Dim pzSQL as ZString Ptr

   If Len(sSQL) > 0 Then

      pzSql = sqlite3_mprintf("%q",ZStringPointer(sSQL))
   
      sSQL = *Cast(ZString Ptr,pzSQL)

      sqlite3_free(pzSql)
     
   End If
     
End Sub


I'm going to be focused on the SQLite class until I get it with all the abilities I have in my notes, and, then test it with 32 and 64 compiles.

Rick

Richard Kelly

#23
Attachment updates. A bit of an overhaul of SQLite class. I now get clean compiles and successful tests on both 32 and 64 bit. Jose prompted me to remember to test 64 bit... :)

Take a look. I think this is close to the final with the exception of either validating Paul's array scaling concern or picking a BSON/JSON format.
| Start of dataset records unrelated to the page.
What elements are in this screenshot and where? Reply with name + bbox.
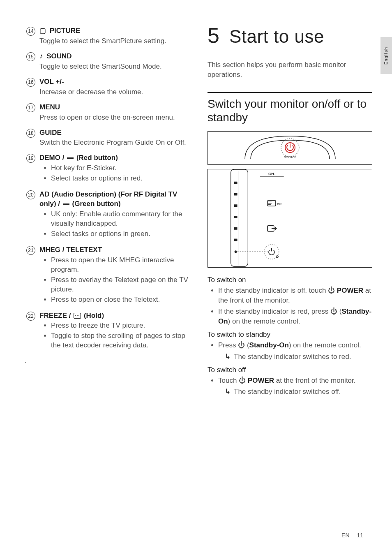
switch-on-heading: To switch on bbox=[208, 276, 372, 284]
item-bullets: Press to freeze the TV picture.Toggle to… bbox=[39, 321, 189, 350]
svg-rect-10 bbox=[234, 193, 238, 195]
item-title: MENU bbox=[39, 103, 189, 112]
item-title: ♪ SOUND bbox=[39, 52, 189, 61]
svg-point-24 bbox=[264, 244, 279, 259]
right-column: 5 Start to use This section helps you pe… bbox=[208, 25, 372, 398]
power-icon: ⏻ bbox=[238, 341, 245, 349]
item-number: 19 bbox=[25, 153, 37, 184]
item-title: DEMO / (Red button) bbox=[39, 153, 189, 163]
list-item: Press ⏻ (Standby-On) on the remote contr… bbox=[218, 340, 372, 362]
remote-diagram: CH- OK bbox=[208, 169, 372, 268]
switch-off-heading: To switch off bbox=[208, 366, 372, 374]
switch-off-list: Touch ⏻ POWER at the front of the monito… bbox=[208, 376, 372, 397]
item-title: MHEG / TELETEXT bbox=[39, 245, 189, 255]
bullet-item: Press to open or close the Teletext. bbox=[51, 295, 189, 305]
bullet-item: Toggle to stop the scrolling of pages to… bbox=[51, 331, 189, 350]
item-description: Toggle to select the SmartSound Mode. bbox=[39, 62, 189, 72]
power-icon: ⏻ bbox=[328, 287, 335, 294]
result-sublist: The standby indicator switches off. bbox=[218, 387, 372, 397]
numbered-item: 19DEMO / (Red button)Hot key for E-Stick… bbox=[25, 153, 189, 184]
item-body: DEMO / (Red button)Hot key for E-Sticker… bbox=[37, 153, 189, 184]
svg-point-15 bbox=[235, 250, 237, 253]
item-body: MHEG / TELETEXTPress to open the UK MHEG… bbox=[37, 245, 189, 305]
item-description: Switch the Electronic Program Guide On o… bbox=[39, 138, 189, 148]
footer-lang: EN bbox=[341, 532, 349, 539]
item-bullets: Hot key for E-Sticker.Select tasks or op… bbox=[39, 164, 189, 183]
item-title: VOL +/- bbox=[39, 77, 189, 87]
intro-text: This section helps you perform basic mon… bbox=[208, 60, 372, 80]
item-number: 16 bbox=[25, 77, 37, 97]
numbered-item: 18GUIDESwitch the Electronic Program Gui… bbox=[25, 128, 189, 148]
item-description: Increase or decrease the volume. bbox=[39, 88, 189, 97]
source-label: SOURCE bbox=[284, 156, 296, 159]
item-body: GUIDESwitch the Electronic Program Guide… bbox=[37, 128, 189, 148]
power-icon: ⏻ bbox=[330, 308, 337, 315]
svg-rect-9 bbox=[234, 182, 238, 184]
list-item: If the standby indicator is red, press ⏻… bbox=[218, 307, 372, 326]
left-column: 14▢ PICTUREToggle to select the SmartPic… bbox=[25, 25, 189, 398]
numbered-item: 17MENUPress to open or close the on-scre… bbox=[25, 103, 189, 123]
svg-point-1 bbox=[75, 315, 76, 316]
item-description: Press to open or close the on-screen men… bbox=[39, 113, 189, 123]
chapter-title: Start to use bbox=[229, 26, 324, 47]
item-title: ▢ PICTURE bbox=[39, 26, 189, 36]
item-bullets: Press to open the UK MHEG interactive pr… bbox=[39, 256, 189, 305]
item-body: VOL +/-Increase or decrease the volume. bbox=[37, 77, 189, 97]
footer-page-number: 11 bbox=[357, 532, 363, 539]
item-title: GUIDE bbox=[39, 128, 189, 138]
numbered-item: 14▢ PICTUREToggle to select the SmartPic… bbox=[25, 26, 189, 46]
switch-standby-list: Press ⏻ (Standby-On) on the remote contr… bbox=[208, 340, 372, 362]
item-number: 14 bbox=[25, 26, 37, 46]
item-description: Toggle to select the SmartPicture settin… bbox=[39, 37, 189, 46]
svg-rect-11 bbox=[234, 204, 238, 207]
chapter-heading: 5 Start to use bbox=[208, 23, 372, 48]
list-item: Touch ⏻ POWER at the front of the monito… bbox=[218, 376, 372, 397]
item-body: ♪ SOUNDToggle to select the SmartSound M… bbox=[37, 52, 189, 72]
item-body: MENUPress to open or close the on-screen… bbox=[37, 103, 189, 123]
item-number: 22 bbox=[25, 311, 37, 352]
item-number: 17 bbox=[25, 103, 37, 123]
item-body: FREEZE / (Hold)Press to freeze the TV pi… bbox=[37, 311, 189, 352]
item-number: 18 bbox=[25, 128, 37, 148]
item-bullets: UK only: Enable audio commentary for the… bbox=[39, 210, 189, 239]
bullet-item: Press to overlay the Teletext page on th… bbox=[51, 275, 189, 294]
svg-point-2 bbox=[77, 315, 78, 316]
result-item: The standby indicator switches to red. bbox=[225, 352, 372, 362]
stray-period: . bbox=[25, 357, 189, 364]
bullet-item: Hot key for E-Sticker. bbox=[51, 164, 189, 173]
item-body: AD (Audio Description) (For RF Digital T… bbox=[37, 190, 189, 240]
bullet-item: Select tasks or options in green. bbox=[51, 229, 189, 239]
svg-rect-13 bbox=[234, 227, 238, 230]
section-rule bbox=[208, 92, 372, 93]
numbered-item: 16VOL +/-Increase or decrease the volume… bbox=[25, 77, 189, 97]
switch-standby-heading: To switch to standby bbox=[208, 331, 372, 339]
item-number: 15 bbox=[25, 52, 37, 72]
svg-rect-12 bbox=[234, 216, 238, 218]
chapter-number: 5 bbox=[208, 23, 219, 48]
side-language-label: English bbox=[384, 46, 389, 64]
two-column-layout: 14▢ PICTUREToggle to select the SmartPic… bbox=[25, 25, 372, 398]
svg-rect-14 bbox=[234, 238, 238, 241]
bullet-item: UK only: Enable audio commentary for the… bbox=[51, 210, 189, 229]
item-number: 21 bbox=[25, 245, 37, 305]
side-language-tab: English bbox=[380, 37, 392, 74]
item-body: ▢ PICTUREToggle to select the SmartPictu… bbox=[37, 26, 189, 46]
numbered-item: 15♪ SOUNDToggle to select the SmartSound… bbox=[25, 52, 189, 72]
bullet-item: Select tasks or options in red. bbox=[51, 174, 189, 183]
bullet-item: Press to open the UK MHEG interactive pr… bbox=[51, 256, 189, 275]
item-title: AD (Audio Description) (For RF Digital T… bbox=[39, 190, 189, 209]
switch-on-list: If the standby indicator is off, touch ⏻… bbox=[208, 286, 372, 326]
monitor-front-diagram: SOURCE bbox=[208, 131, 372, 165]
page-footer: EN 11 bbox=[341, 532, 363, 539]
numbered-item: 20AD (Audio Description) (For RF Digital… bbox=[25, 190, 189, 240]
numbered-item: 22FREEZE / (Hold)Press to freeze the TV … bbox=[25, 311, 189, 352]
item-number: 20 bbox=[25, 190, 37, 240]
ok-label: OK bbox=[277, 202, 282, 206]
item-title: FREEZE / (Hold) bbox=[39, 311, 189, 321]
result-item: The standby indicator switches off. bbox=[225, 387, 372, 397]
ch-minus-label: CH- bbox=[268, 171, 276, 176]
list-item: If the standby indicator is off, touch ⏻… bbox=[218, 286, 372, 305]
page: English 14▢ PICTUREToggle to select the … bbox=[0, 0, 392, 555]
bullet-item: Press to freeze the TV picture. bbox=[51, 321, 189, 331]
result-sublist: The standby indicator switches to red. bbox=[218, 352, 372, 362]
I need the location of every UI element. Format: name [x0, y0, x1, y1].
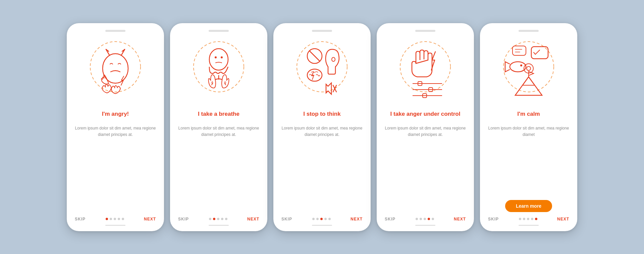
illustration-control [392, 37, 459, 104]
svg-point-6 [194, 42, 244, 92]
dot-4-2 [420, 218, 422, 220]
illustration-angry [82, 37, 149, 104]
phone-4: I take anger under control Lorem ipsum d… [377, 23, 474, 231]
phone-1-next[interactable]: NEXT [144, 217, 156, 221]
phone-notch-2 [209, 30, 229, 32]
svg-line-13 [309, 51, 320, 61]
dot-3-3 [320, 218, 323, 220]
phone-5-title: I'm calm [517, 107, 540, 122]
phone-2-body: Lorem ipsum dolor sit dim amet, mea regi… [178, 125, 259, 213]
learn-more-button[interactable]: Learn more [505, 200, 552, 212]
dot-1-4 [118, 218, 120, 220]
illustration-calm [495, 37, 562, 104]
dot-4-1 [416, 218, 418, 220]
dot-3-5 [328, 218, 331, 220]
svg-point-30 [520, 64, 522, 66]
phone-2-next[interactable]: NEXT [247, 217, 259, 221]
phone-4-skip[interactable]: SKIP [385, 217, 395, 221]
dot-5-2 [523, 218, 525, 220]
phone-1-title: I'm angry! [102, 107, 129, 122]
phone-notch-1 [105, 30, 125, 32]
phone-2-skip[interactable]: SKIP [178, 217, 189, 221]
phone-3-body: Lorem ipsum dolor sit dim amet, mea regi… [281, 125, 363, 213]
dot-5-5 [535, 218, 537, 220]
phone-3-nav: SKIP NEXT [281, 213, 363, 221]
svg-point-32 [527, 66, 531, 70]
phone-notch-4 [415, 30, 435, 32]
phone-4-nav: SKIP NEXT [385, 213, 466, 221]
phone-1: I'm angry! Lorem ipsum dolor sit dim ame… [67, 23, 164, 231]
phone-1-dots [106, 218, 124, 220]
dot-2-5 [225, 218, 227, 220]
phone-2-divider [209, 225, 229, 226]
phone-4-body: Lorem ipsum dolor sit dim amet, mea regi… [385, 125, 466, 213]
phone-5-nav: SKIP NEXT [488, 213, 569, 221]
phone-4-title: I take anger under control [390, 107, 461, 122]
illustration-think [288, 37, 356, 104]
svg-point-29 [510, 62, 526, 72]
phone-3: I stop to think Lorem ipsum dolor sit di… [273, 23, 371, 231]
phone-2: I take a breathe Lorem ipsum dolor sit d… [170, 23, 267, 231]
phone-5-next[interactable]: NEXT [557, 217, 569, 221]
dot-5-1 [519, 218, 521, 220]
svg-marker-27 [515, 77, 542, 95]
phone-4-dots [416, 218, 434, 220]
phone-5: I'm calm Lorem ipsum dolor sit dim amet,… [480, 23, 577, 231]
phone-3-divider [312, 225, 332, 226]
phone-1-nav: SKIP NEXT [75, 213, 156, 221]
phone-3-title: I stop to think [303, 107, 340, 122]
phone-3-dots [312, 218, 331, 220]
phone-1-skip[interactable]: SKIP [75, 217, 86, 221]
dot-2-1 [209, 218, 211, 220]
phone-5-dots [519, 218, 537, 220]
phone-5-skip[interactable]: SKIP [488, 217, 499, 221]
svg-point-0 [90, 42, 141, 92]
svg-point-15 [332, 57, 335, 61]
phone-2-dots [209, 218, 227, 220]
dot-1-1 [106, 218, 108, 220]
svg-point-7 [209, 49, 228, 70]
phone-4-next[interactable]: NEXT [454, 217, 466, 221]
dot-5-4 [531, 218, 533, 220]
phone-3-next[interactable]: NEXT [351, 217, 363, 221]
phone-4-divider [415, 225, 435, 226]
dot-1-3 [114, 218, 116, 220]
dot-4-3 [424, 218, 426, 220]
dot-1-5 [122, 218, 124, 220]
phone-1-body: Lorem ipsum dolor sit dim amet, mea regi… [75, 125, 156, 213]
phone-notch-3 [312, 30, 332, 32]
svg-point-8 [215, 56, 217, 58]
svg-point-18 [400, 42, 450, 92]
svg-marker-28 [523, 77, 535, 85]
phone-5-divider [519, 225, 539, 226]
svg-point-9 [221, 56, 223, 58]
phone-5-body: Lorem ipsum dolor sit dim amet, mea regi… [488, 125, 569, 197]
dot-4-5 [432, 218, 434, 220]
dot-4-4 [428, 218, 430, 220]
phone-2-nav: SKIP NEXT [178, 213, 259, 221]
dot-3-4 [324, 218, 327, 220]
phone-2-title: I take a breathe [198, 107, 239, 122]
svg-rect-35 [513, 46, 526, 55]
dot-3-2 [316, 218, 319, 220]
phone-1-divider [105, 225, 125, 226]
dot-1-2 [110, 218, 112, 220]
phones-container: I'm angry! Lorem ipsum dolor sit dim ame… [67, 23, 577, 231]
dot-5-3 [527, 218, 529, 220]
phone-3-skip[interactable]: SKIP [281, 217, 292, 221]
dot-2-3 [217, 218, 219, 220]
illustration-breathe [185, 37, 252, 104]
dot-2-2 [213, 218, 215, 220]
phone-notch-5 [519, 30, 539, 32]
svg-point-11 [297, 42, 347, 92]
dot-3-1 [312, 218, 315, 220]
dot-2-4 [221, 218, 223, 220]
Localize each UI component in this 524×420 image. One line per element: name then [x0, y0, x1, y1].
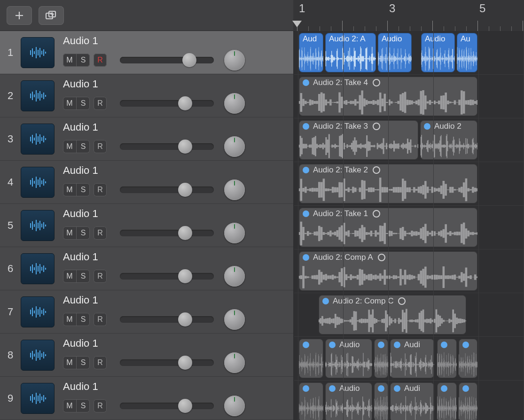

I've removed all the SQLite options I preconfigured in and the global error log is supported.

Should our server class be "application centric"? By that, I mean when the server is running, it is there primarily to serve a single application instead of a one server concept that can serve multiple applications. An application centric server can have lots of application specific logic stuffed in it and backup/trace logging is much simplified since an application can open one main database with attached secondary databases.

Rick

Richard Kelly

#24
Last cleanup of the SQLite class before I run some stress testing to evaluate using an array to return results. The attachment at the top of the thread has been updated. The SQLite test script was tested successfully on both 32 and 64 bit compiles.

Changes

1. Build a wrapper around the backup api that includes support for a progress callback
2. Added a pragma function intended to be used after a database open to override SQLite library defaults.

I've constructed a database with multiple tables and a view with several joins that a select * will return around 46.5K rows and I'm going to throw 20 threads with a connection pool at it and see what happens. I'll report results here.

*** Update ***

There is a limitation on array size that means we will have to design another alternative to using arrays. My testing blows up at around 8000 rows of 9 columns.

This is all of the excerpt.